Once you normalize the data as you see above, we can calculate the ‘rate’ at which both of these people are working.

The use of the word rate is important.

Prachi is working at the rate/speed of 25.3 pizzas per hour.  In other words if her Occupancy rate had been 100% this is how many she would have made.

Sangeetha is working at the rate/speed of 28.3 pizzas per hour. In other words if her Occupancy rate had been 100% this is how many she would have made.

So we can now compare both of our pizza chefs on the same basis because we have factored out the impact of the different Occupancy rates.

That’s how the True Calls per Hour calculation works.

Just substitue calls for pizzas.

 

But could we have a problem?

Absolutely.

Typically at this point in the discussion the topic of Quality comes into the picture.  How good (or not) the pizza looks & tastes.

What we don’t know (or haven’t figured out) yet

What we don’t know in this exercise (at least so far) is the appropriate or best rate at which we should be making pizzas.

Because we want Customers to come back again. And if we don’t give Quality – then what we’re doing is pointless.  We’ll never run a sustainable pizza business.

Studies must be done

Fast food companies are well known for conducting very scientific time & motion studies on how many can be ‘done’ and still deliver the required level of quality.

Contact Centres could learn from their example.

It is very likely that Pizza Palace has conducted in depth time and motion studies.

For purposes of this article let’s assume that they discovered that a pizza chef operating at the rate of 22 – 25 pizzas per hour was ideal.

The required quality standards were achieved without any obvious pick up or loss in productivity.

Now that we have a viable quality range to look at, we can draw some conclusions about the pizza chefs in this story.

Prachi is probably ‘doing fine’.  She’s operating at the upper end of the range and is within range.  But we should still taste her pizza now and then for quality assurance purposes.

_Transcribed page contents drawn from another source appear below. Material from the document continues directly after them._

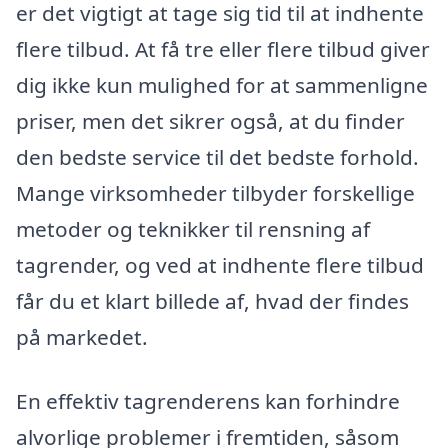
er det vigtigt at tage sig tid til at indhente
flere tilbud. At få tre eller flere tilbud giver
dig ikke kun mulighed for at sammenligne
priser, men det sikrer også, at du finder
den bedste service til det bedste forhold.
Mange virksomheder tilbyder forskellige
metoder og teknikker til rensning af
tagrender, og ved at indhente flere tilbud
får du et klart billede af, hvad der findes
på markedet.
En effektiv tagrenderens kan forhindre
alvorlige problemer i fremtiden, såsom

On the other hand, Sangeetha is operating outside of the range – and on the high side.  We’d better go taste her pizza to ensure quality hasn’t been compromised.

Of course, if someone looks like they’re operating outside the range and on the high side it could be either:

a) they are in fact working too fast (and thus Quality falls – such as the taste of the pizza)

b) they’ve discovered some kind of process or quality innovation that should be studied and replicated across our other chefs

The best Contact Centres

The best Contact Centres don’t target Agents individually on the quantity of contacts handled (for Service Level based contacts – that caveat must always be there).

But when they want to conduct comparative quantity analyses they use the same normalization technique we used in this story for pizzas.

Some of the conclusions I’ve seen Clients come up with using this technqiue include:

  • For Ireland/Germany/Singapore (name your market or city) we know that on a Saturday afternoon shift the right rate of call handling that delivers on quality is about 12 – 15 calls per hour
  • Our night shift Team calls per hour achievement will always be lower than our day shift Team calls per hour achievement
  • The true calls per hour rate for Japan will always be lower than our calls per hour rate for IndiaWe know that if we see variations in the rate we need to explore the underlying reasons (conduct root cause analysis) and not just blame Agents or push them to go faster

Notice that none of these learnings had to do with targeting individual Agent calls handled.

 

Why are you still talking about Average Handling Time?

In conclusion for True Calls per Hour

If you seek to compare the rate of contact handling for different times of day, for different shifts, for different cities or countries or across a time period – an educated implementation and use of True Calls per Hour calculation can help.

It’s an advanced operations technique – for advanced Centres – but very powerful.